In his Facebook video, Billings relates a story from 18 years ago when he was working as a human resources manager and set up a bank account to hold funds for a company while he waited for the corporate office to create its own account.

“Before everything happened with the new account, I was falsely accused again of misappropriating those funds,” Billings said in the video.

“It was a low-grade felony charge. That was serious and it’s a big deal.

“Not one dime of that money was missing,” he said. “The company had it all. But because of a weaponized legal system, there were charges to face. And I faced them head on just like President Trump did.

“I’ve never misused a dime of that money. The company had full account of everything there,” he said. “I took a deal to avoid crushing legal costs and the persecution that was going to follow.”

Without going into details about the company and the charges that he faced, Billings said the case was ultimately expunged. He said he never went to jail or lost his right to vote.

Billings said he was going public about his past because he believed the “deep state swamp” sees his MAGA, pro-Trump agenda as a threat.

Billings promised to run as a gubernatorial candidate who stands for “faith” and “freedom.”

He called for prayer in schools, promised to eliminate “pornographic material” he said was in schools and would end the “LGBT kook movement” in Kansas.

He said only an American flag would be flown in schools and said he would have used the National Guard to keep Satanists from gathering at the Capitol.

He suggested creating a voluntary militia – men from the age of 21 to 45 – to help the National Guard keep the peace in Kansas.

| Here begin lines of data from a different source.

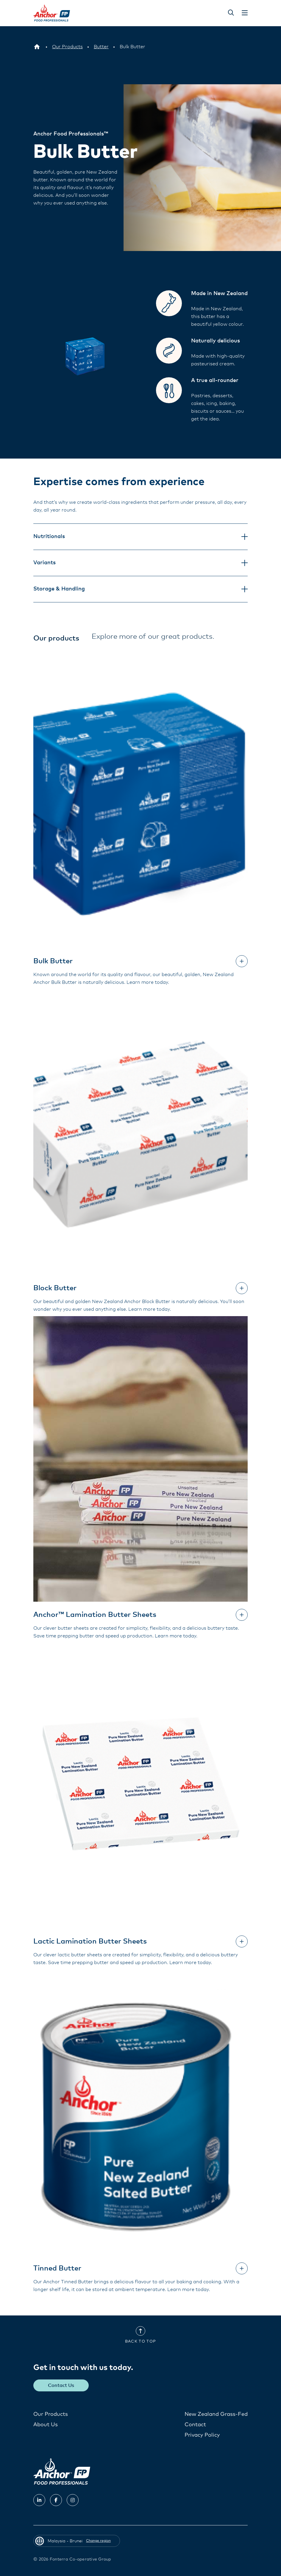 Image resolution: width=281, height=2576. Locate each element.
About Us (45, 2424)
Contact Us (61, 2385)
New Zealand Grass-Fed (216, 2414)
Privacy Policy (202, 2435)
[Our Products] (67, 47)
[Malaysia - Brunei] (36, 47)
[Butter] (101, 47)
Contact (195, 2424)
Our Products (50, 2414)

Billings has said he would launch a Kansas version of Elon Musk’s DOGE committee, although something similar was set up in the Kansas Senate this year.

“The campaign scares them,” he said. “So, they’re going to begin to smear me and they’re going to say awful things.

“You would expect it,” he said.

“I know, ladies and gentleman, you know what the swamp is. They’re going to dredge up these old and very settled matters to smear me just like they did with President Trump.

“What we represent scares the hell out of them and they are engaging with the powers of hell to smear us.”